Exercise instructions. From the line with "sin repuesta a" to the line with "필기평가 결과 등) 정보를 받는 것에 동의합니다.", retype every line exactly, including those two, and leave out the rest of the data below.

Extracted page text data
■ ■ ■

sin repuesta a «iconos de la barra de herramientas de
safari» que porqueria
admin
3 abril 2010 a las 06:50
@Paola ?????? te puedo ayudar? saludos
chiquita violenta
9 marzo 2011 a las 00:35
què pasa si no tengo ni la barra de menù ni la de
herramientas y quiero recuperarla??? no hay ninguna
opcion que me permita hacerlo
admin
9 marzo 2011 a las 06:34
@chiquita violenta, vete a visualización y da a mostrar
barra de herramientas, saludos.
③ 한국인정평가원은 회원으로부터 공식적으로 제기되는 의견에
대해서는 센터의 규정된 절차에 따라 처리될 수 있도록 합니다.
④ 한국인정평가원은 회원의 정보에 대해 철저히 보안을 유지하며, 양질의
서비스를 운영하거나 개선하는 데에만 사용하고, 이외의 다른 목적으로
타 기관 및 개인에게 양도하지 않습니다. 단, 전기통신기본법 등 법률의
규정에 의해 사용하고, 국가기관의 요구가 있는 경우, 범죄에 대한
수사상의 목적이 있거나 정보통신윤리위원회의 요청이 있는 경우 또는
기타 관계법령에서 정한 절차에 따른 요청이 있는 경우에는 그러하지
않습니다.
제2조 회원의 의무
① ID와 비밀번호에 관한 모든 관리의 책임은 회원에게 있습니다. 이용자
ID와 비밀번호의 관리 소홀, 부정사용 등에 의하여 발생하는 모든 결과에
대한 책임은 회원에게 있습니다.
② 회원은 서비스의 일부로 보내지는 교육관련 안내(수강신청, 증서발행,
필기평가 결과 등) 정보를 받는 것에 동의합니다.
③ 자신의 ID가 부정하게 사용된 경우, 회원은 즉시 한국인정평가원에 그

■ ■ ■

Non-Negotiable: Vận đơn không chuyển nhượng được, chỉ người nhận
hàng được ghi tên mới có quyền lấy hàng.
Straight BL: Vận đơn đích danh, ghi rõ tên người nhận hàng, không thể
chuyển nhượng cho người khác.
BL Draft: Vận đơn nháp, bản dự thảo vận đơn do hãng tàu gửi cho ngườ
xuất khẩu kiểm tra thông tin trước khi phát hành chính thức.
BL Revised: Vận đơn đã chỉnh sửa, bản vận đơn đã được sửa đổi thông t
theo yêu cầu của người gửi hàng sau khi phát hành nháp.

■ ■ ■

Answer to this exercise.
sin repuesta a «iconos de la barra de herramientas de
safari» que porqueria
admin
3 abril 2010 a las 06:50
@Paola ?????? te puedo ayudar? saludos
chiquita violenta
9 marzo 2011 a las 00:35
què pasa si no tengo ni la barra de menù ni la de
herramientas y quiero recuperarla??? no hay ninguna
opcion que me permita hacerlo
admin
9 marzo 2011 a las 06:34
@chiquita violenta, vete a visualización y da a mostrar
barra de herramientas, saludos.
③ 한국인정평가원은 회원으로부터 공식적으로 제기되는 의견에
대해서는 센터의 규정된 절차에 따라 처리될 수 있도록 합니다.
④ 한국인정평가원은 회원의 정보에 대해 철저히 보안을 유지하며, 양질의
서비스를 운영하거나 개선하는 데에만 사용하고, 이외의 다른 목적으로
타 기관 및 개인에게 양도하지 않습니다. 단, 전기통신기본법 등 법률의
규정에 의해 사용하고, 국가기관의 요구가 있는 경우, 범죄에 대한
수사상의 목적이 있거나 정보통신윤리위원회의 요청이 있는 경우 또는
기타 관계법령에서 정한 절차에 따른 요청이 있는 경우에는 그러하지
않습니다.
제2조 회원의 의무
① ID와 비밀번호에 관한 모든 관리의 책임은 회원에게 있습니다. 이용자
ID와 비밀번호의 관리 소홀, 부정사용 등에 의하여 발생하는 모든 결과에
대한 책임은 회원에게 있습니다.
② 회원은 서비스의 일부로 보내지는 교육관련 안내(수강신청, 증서발행,
필기평가 결과 등) 정보를 받는 것에 동의합니다.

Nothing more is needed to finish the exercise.